■ Problem statement: In the data that follows, determine how many lines contain the word "عنده", and give only that number.

■ Provided data:
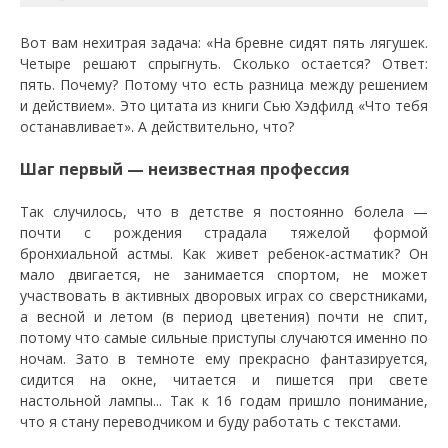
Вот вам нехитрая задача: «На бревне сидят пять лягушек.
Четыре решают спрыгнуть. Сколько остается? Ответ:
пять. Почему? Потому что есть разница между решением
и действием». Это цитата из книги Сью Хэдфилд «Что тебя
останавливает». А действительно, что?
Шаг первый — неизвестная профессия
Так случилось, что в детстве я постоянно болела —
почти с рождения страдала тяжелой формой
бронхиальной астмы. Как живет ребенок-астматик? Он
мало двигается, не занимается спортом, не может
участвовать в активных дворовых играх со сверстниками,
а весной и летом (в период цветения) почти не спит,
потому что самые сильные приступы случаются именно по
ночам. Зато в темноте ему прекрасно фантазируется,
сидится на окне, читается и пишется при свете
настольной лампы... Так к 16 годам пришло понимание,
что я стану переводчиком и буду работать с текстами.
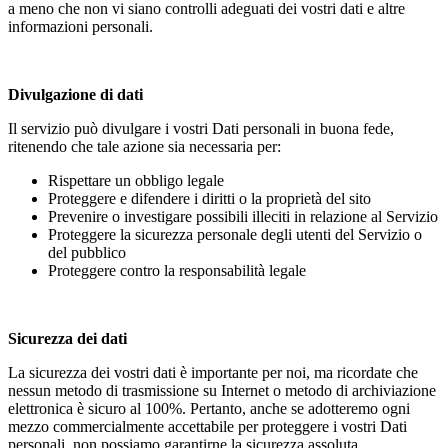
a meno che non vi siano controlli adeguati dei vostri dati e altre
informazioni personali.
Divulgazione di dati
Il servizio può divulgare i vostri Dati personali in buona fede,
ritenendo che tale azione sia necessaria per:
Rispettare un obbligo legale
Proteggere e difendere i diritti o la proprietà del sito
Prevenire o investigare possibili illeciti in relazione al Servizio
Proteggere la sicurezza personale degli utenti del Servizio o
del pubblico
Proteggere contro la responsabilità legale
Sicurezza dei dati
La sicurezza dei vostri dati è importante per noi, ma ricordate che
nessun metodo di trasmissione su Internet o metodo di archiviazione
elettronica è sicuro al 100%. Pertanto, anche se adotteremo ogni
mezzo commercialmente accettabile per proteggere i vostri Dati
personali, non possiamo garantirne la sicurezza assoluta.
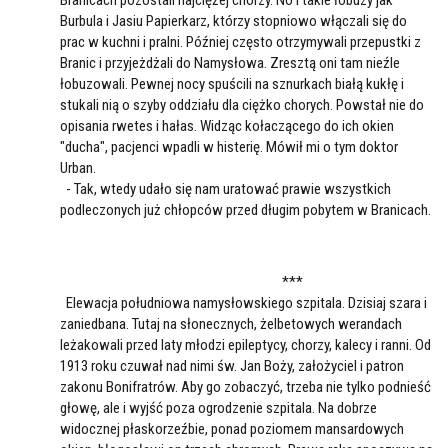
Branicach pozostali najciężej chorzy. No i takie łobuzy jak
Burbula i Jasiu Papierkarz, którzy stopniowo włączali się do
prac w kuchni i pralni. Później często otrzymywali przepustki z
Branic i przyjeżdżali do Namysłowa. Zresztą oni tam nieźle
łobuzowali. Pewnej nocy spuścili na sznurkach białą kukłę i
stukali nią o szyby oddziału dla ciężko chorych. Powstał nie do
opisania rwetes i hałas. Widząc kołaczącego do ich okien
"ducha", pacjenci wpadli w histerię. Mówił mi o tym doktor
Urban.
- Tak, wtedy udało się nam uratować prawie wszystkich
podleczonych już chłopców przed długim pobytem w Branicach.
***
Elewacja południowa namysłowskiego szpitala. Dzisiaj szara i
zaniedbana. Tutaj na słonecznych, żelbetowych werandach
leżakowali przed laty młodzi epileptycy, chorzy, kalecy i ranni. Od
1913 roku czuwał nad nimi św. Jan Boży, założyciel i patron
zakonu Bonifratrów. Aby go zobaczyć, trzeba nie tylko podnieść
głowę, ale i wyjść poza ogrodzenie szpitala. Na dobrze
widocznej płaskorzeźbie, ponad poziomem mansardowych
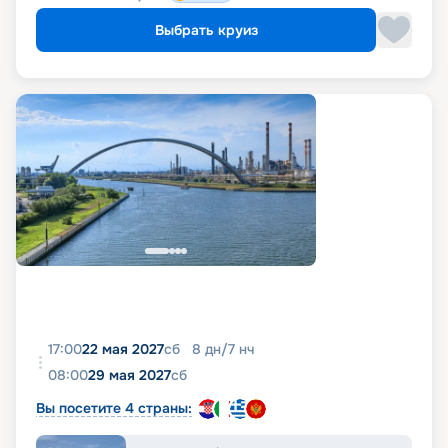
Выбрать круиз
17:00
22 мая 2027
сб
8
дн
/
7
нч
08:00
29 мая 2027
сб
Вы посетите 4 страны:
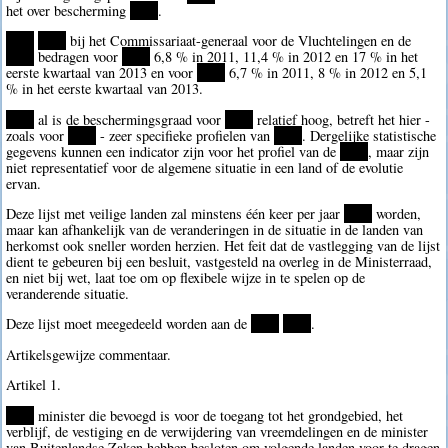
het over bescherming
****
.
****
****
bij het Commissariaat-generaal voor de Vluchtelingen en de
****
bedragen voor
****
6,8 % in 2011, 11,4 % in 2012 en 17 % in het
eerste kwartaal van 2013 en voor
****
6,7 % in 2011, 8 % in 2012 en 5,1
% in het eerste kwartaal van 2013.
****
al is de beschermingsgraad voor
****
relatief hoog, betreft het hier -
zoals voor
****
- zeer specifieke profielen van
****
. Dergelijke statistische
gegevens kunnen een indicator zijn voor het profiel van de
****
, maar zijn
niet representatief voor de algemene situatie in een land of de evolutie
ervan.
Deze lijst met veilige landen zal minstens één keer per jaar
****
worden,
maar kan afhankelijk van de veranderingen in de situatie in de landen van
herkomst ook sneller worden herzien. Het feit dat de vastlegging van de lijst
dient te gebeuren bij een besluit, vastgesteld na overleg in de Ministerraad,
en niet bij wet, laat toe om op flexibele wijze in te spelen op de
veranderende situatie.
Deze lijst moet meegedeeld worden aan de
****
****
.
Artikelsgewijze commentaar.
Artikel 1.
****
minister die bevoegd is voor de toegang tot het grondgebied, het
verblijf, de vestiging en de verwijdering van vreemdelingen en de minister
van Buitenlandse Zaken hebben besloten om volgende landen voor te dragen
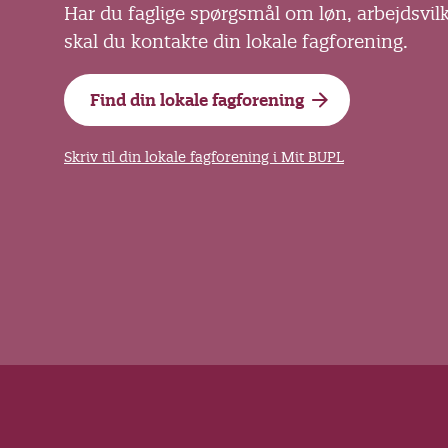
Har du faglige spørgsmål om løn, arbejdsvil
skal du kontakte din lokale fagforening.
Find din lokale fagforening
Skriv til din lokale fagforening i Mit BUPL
---
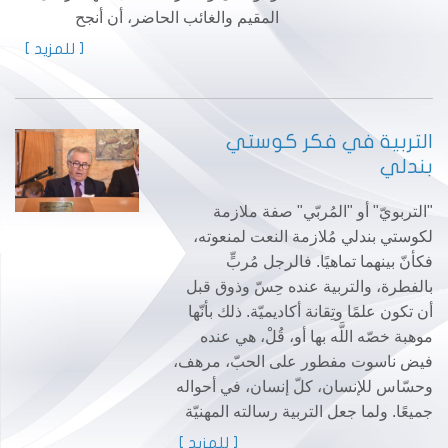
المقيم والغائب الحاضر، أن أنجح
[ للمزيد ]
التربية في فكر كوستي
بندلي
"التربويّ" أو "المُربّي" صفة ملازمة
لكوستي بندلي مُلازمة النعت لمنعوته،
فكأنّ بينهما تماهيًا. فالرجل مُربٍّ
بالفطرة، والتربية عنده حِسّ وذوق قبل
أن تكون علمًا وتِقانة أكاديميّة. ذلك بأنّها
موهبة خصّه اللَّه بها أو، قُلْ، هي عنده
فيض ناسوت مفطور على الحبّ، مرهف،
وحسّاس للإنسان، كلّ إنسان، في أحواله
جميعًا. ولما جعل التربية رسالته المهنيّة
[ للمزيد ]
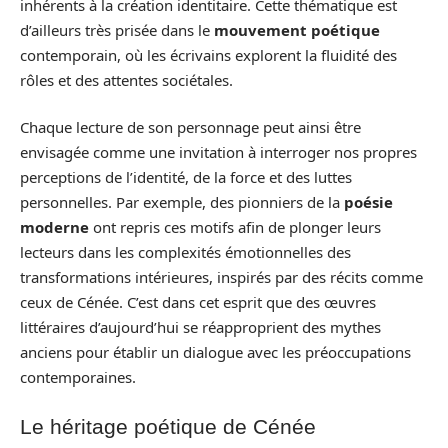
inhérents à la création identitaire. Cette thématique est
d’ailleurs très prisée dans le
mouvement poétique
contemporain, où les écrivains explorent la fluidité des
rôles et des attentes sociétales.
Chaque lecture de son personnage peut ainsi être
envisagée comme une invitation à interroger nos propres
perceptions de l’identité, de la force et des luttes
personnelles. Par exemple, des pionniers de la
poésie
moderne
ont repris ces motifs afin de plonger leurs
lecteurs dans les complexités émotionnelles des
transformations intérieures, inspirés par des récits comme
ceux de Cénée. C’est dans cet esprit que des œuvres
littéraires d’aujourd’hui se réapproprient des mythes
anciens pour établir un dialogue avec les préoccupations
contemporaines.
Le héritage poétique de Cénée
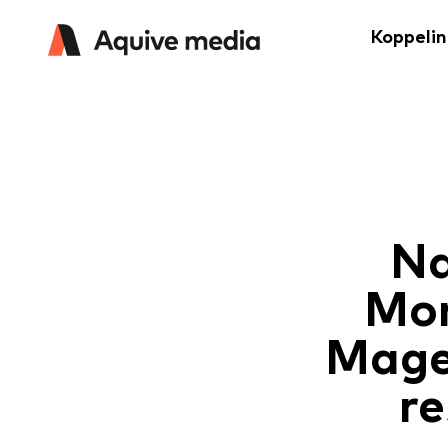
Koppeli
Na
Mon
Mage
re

■ Written solution: 2